NVIDIA / TensorRT-LLM

TensorRT-LLM provides users with an easy-to-use Python API to define Large Language Models (LLMs) and build TensorRT engines that contain state-of-the-art optimizations to perform inference efficiently on NVIDIA GPUs. TensorRT-LLM also contains components to create Python and C++ runtimes that execute those TensorRT engines.
https://nvidia.github.io/TensorRT-LLM
Apache License 2.0
7.37k stars 796 forks source link

change **kwargs to **default_kwargs to enable trust remote code, fast, etc.. #1863

Open levidehaan opened 5 days ago

levidehaan commented 5 days ago

https://github.com/NVIDIA/TensorRT-LLM/blob/9691e12bce7ae1c126c435a049eb516eb119486c/tensorrt_llm/hlapi/tokenizer.py#L63

nv-guomingz commented 5 days ago

@Superjomn Would u please take a look this question?

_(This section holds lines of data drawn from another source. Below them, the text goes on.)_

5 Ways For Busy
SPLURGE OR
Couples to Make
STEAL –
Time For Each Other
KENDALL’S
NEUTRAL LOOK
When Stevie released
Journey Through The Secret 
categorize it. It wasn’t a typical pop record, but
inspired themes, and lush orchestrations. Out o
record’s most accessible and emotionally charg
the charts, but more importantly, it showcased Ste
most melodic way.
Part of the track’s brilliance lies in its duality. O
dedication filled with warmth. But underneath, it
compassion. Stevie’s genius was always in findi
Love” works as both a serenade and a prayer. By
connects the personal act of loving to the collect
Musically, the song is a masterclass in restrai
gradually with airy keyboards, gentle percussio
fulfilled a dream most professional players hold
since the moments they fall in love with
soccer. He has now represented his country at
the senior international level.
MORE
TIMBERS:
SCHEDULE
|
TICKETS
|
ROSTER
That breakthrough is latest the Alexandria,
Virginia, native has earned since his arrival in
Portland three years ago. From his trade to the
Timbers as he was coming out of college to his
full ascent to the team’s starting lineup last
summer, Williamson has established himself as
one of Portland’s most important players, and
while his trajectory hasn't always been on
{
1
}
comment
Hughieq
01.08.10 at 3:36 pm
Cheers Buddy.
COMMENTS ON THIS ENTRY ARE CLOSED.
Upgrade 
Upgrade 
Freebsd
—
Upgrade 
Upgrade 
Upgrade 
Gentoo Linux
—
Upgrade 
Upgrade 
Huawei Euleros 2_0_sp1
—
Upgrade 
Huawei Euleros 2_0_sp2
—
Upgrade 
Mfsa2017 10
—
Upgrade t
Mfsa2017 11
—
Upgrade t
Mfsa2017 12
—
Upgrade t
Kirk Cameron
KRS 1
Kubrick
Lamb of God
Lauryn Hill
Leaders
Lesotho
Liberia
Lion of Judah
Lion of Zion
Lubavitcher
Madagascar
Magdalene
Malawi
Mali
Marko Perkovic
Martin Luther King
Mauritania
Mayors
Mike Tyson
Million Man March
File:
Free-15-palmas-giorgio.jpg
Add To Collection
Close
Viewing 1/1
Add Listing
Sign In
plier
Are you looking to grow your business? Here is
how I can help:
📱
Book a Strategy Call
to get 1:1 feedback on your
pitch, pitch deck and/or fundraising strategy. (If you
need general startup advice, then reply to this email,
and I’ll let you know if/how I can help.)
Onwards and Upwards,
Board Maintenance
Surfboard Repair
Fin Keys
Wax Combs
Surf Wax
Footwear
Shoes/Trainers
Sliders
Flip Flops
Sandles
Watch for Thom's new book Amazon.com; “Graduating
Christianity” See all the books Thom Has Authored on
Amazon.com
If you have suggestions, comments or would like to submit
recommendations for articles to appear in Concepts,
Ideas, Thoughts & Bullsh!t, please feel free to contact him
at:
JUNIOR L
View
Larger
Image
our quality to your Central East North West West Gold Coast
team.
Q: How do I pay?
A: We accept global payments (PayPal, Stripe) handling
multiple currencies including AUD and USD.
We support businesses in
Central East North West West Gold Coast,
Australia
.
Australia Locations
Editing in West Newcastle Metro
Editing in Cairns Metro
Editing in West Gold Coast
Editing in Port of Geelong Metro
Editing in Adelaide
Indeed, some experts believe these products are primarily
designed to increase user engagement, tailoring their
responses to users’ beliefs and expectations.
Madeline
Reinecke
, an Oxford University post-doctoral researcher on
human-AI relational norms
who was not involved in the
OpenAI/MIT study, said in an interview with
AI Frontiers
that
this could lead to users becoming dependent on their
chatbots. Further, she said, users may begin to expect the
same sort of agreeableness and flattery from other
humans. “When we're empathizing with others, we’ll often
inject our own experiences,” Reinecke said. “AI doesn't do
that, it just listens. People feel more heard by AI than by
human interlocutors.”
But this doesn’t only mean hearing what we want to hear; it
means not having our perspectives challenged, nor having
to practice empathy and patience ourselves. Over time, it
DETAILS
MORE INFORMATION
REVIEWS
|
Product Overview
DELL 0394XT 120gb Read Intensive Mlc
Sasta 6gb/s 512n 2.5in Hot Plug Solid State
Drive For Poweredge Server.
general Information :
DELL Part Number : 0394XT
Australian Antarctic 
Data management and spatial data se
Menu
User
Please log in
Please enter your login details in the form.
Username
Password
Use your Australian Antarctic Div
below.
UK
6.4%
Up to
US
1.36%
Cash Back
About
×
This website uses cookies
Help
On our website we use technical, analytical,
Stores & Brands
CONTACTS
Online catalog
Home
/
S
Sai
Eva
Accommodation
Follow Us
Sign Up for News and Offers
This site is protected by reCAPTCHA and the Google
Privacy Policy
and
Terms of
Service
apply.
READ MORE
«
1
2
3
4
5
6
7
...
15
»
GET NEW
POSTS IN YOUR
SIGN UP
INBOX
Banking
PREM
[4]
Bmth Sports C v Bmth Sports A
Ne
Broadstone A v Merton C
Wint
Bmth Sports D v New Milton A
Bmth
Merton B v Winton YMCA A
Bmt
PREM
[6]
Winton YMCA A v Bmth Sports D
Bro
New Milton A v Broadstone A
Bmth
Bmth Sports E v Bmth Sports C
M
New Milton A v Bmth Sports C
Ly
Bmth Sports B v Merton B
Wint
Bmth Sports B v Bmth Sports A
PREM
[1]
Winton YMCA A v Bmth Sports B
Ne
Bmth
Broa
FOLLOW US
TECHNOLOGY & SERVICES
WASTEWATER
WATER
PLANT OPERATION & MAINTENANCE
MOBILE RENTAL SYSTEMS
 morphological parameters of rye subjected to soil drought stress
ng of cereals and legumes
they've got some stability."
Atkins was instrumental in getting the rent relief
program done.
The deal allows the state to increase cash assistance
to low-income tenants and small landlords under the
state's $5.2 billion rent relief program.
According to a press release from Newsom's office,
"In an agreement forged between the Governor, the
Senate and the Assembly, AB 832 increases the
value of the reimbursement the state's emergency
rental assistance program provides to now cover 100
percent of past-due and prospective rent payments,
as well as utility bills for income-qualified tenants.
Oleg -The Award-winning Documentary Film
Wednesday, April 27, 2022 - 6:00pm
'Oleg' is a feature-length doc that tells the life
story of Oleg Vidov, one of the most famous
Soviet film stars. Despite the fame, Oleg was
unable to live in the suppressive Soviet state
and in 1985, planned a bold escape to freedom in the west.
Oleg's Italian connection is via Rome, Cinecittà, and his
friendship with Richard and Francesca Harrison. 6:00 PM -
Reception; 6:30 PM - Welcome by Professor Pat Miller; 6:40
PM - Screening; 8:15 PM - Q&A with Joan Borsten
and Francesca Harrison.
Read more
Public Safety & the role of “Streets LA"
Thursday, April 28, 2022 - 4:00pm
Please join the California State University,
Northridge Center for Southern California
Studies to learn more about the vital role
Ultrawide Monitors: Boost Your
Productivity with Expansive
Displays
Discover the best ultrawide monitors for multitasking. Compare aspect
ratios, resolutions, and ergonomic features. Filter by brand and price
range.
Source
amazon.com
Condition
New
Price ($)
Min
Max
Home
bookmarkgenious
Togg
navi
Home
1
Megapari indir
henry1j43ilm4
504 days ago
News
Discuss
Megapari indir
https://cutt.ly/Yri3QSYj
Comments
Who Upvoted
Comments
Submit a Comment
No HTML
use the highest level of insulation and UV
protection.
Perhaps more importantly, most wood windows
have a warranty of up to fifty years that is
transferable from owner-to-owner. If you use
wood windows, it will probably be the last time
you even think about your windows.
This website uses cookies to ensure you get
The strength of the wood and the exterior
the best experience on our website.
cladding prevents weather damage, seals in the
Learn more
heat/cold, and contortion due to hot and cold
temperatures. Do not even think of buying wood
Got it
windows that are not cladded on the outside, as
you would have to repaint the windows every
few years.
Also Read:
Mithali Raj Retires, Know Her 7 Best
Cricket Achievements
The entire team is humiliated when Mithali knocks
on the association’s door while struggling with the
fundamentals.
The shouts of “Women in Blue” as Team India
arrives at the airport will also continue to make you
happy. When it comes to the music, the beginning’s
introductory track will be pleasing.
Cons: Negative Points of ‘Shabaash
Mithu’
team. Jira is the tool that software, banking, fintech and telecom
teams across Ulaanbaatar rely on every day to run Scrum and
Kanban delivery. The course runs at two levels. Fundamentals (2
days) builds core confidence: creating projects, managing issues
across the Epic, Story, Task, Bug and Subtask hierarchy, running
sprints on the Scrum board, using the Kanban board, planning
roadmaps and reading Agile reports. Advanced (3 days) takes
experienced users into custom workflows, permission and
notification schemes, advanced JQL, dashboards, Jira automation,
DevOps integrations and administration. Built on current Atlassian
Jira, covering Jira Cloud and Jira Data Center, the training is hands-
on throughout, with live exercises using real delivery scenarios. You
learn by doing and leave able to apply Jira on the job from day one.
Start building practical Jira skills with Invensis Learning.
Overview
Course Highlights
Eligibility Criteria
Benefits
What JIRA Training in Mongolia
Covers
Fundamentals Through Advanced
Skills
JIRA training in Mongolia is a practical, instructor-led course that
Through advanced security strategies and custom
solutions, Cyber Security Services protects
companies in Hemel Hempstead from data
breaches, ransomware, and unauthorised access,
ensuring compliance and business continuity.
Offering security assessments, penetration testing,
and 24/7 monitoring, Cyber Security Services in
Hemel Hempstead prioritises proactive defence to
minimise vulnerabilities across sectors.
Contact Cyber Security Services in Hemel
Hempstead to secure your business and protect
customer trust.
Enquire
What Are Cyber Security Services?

Superjomn commented 5 days ago

Good suggestion, thanks.

We will support enable_trust_remote_code in the future when we broaden the model coverage from Llama to other models. Currently, you can also pass an external tokenizer into the LLM instance instead.

levidehaan commented 4 days ago

Roger that, i was pointing out that youre not using the extra kwargs, i enabled them and stopped getting errors loading models that needed some of those settings. Might be safe to enable,, or maybe set a flag to enable?